En son ben yerde zehirlenirken panzehiri atıp gittiği için yine ayrılmıştık. Hangi cehennemde hiç merak etmiyorum nasıl olsa önceden gideceğimiz rotayı belirledik. Meliz bildiği bu yerlerde yolu çok kolay bulurken ben pusulam sayesinde sıradaki hedef yerimizi buluyorum. Şimdi ise son durağımız Şeytan gözü tepesi. Bunun için Elümhan'a gitmeliyiz çünkü Azınlıklar ve Koruyucular arasında bir hayli mesafe var. Şeytan gözü tepesi Elümhan'daydı tepedeki tapınakta ruhların kutsadığı kızıl kadehi çalacağız. Bir yaratığın gözü, bir insana ait yağ ve diğer anlamsız şeylerle nasıl büyü yapılacak bilmiyorum ama el mecbur hepsini bulmalıyız. Hava çoktan kararmaya başladı gece karanlıkta yolculuk yapmayı sevmediğim için ormanda atımın yularını çekerken kamp kuracak güvenli bir yer arıyorum. Atı çok fazla koşturduğum için yere inerek her ikimizin soluklanmasını sağlamak akıllıca bir karar. Sürekli at sırtında olmak bedenimde sancılı bir uyuşukluk yaratıyordu. "Yardım edin!!" Meliz'in sesini duyunca gülerek pusulanın kapağını kapattım sonunda onu buldum.

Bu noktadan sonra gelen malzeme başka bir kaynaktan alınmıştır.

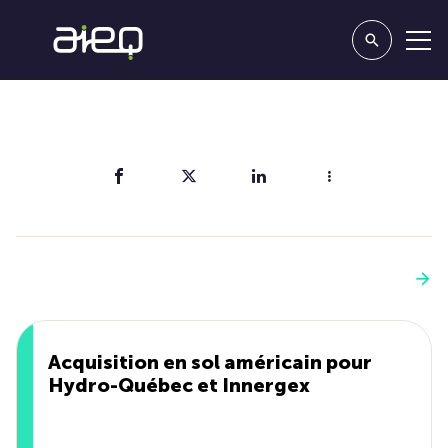
Partager
Vous aimerez aussi
Voir plus
Acquisition en sol américain pour
Hydro-Québec et Innergex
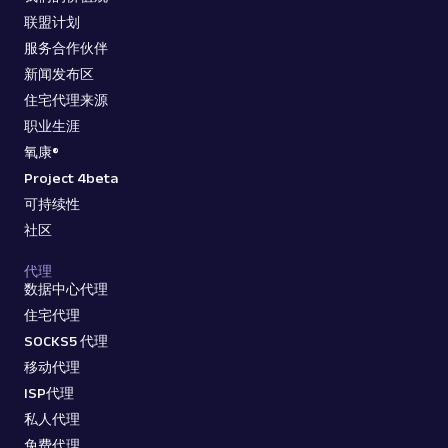
联盟计划
服务合作伙伴
新闻发布区
住宅代理来源
职业生涯
氧康®
Project 4beta
可持续性
社区
代理
数据中心代理
住宅代理
SOCKS5 代理
移动代理
ISP代理
私人代理
免费代理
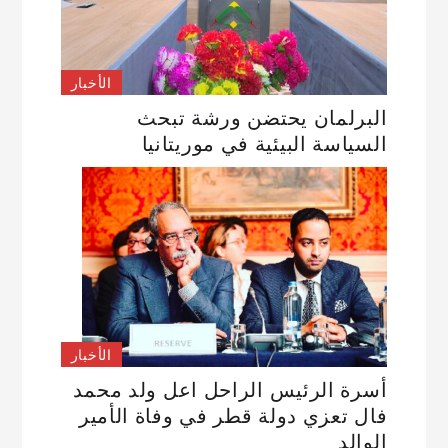
الأخبار
البرلمان يحتضن ورشة تبحث
السياسة البيئية في موريتانيا
الأخبار
أسرة الرئيس الراحل اعل ولد محمد
فال تعزي دولة قطر في وفاة الأمير
الوالد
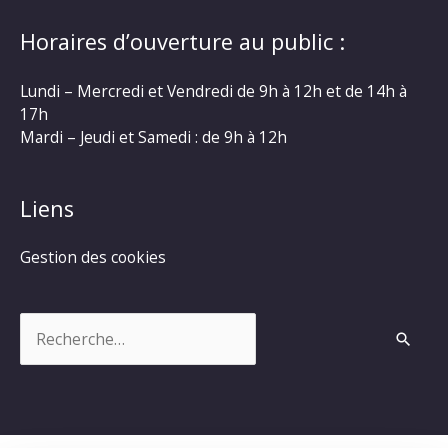
Horaires d’ouverture au public :
Lundi – Mercredi et Vendredi de 9h à 12h et de 14h à
17h
Mardi – Jeudi et Samedi : de 9h à 12h
Liens
Gestion des cookies
Rechercher :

Demek yardım edin? Ah ilahi adaleti seviyorum.

Atımı peşimden çekerek küçük adımlarla ağaçların arasından geçtim. Ormanın bu tarafında sık ağaçlar yüzünden yerde o kadar çok kar yoktu. Özellikle bir ağacın dalına çarpmaktan korkuyorum aksi takdirde dallarındaki tüm karları üzerime silkelerdi. Meliz'i söğüt ağaçların biraz uzağında yerde çırpınırken görünce gülmeye başladım. Pardon yanlış oldu o karnına kadar çamurun içine batmıştı. Bataklık mı orası?

"Merhaba iblis." Gülerek çantamdan bir elma çıkartarak kocaman bir ısırık aldım. "Ah ne kadar da kabayım." Elmayı ona gösterdim. "İster misin?"

Çırpınmayı bırakıp çamur ve balçık dolu ellerini gösterdi. "Senin kadar olmasa da benim de bazı temizlik kurallarım var." Doğru söylüyor o ellerle yiyemez ki ne kadar da düşüncesizim.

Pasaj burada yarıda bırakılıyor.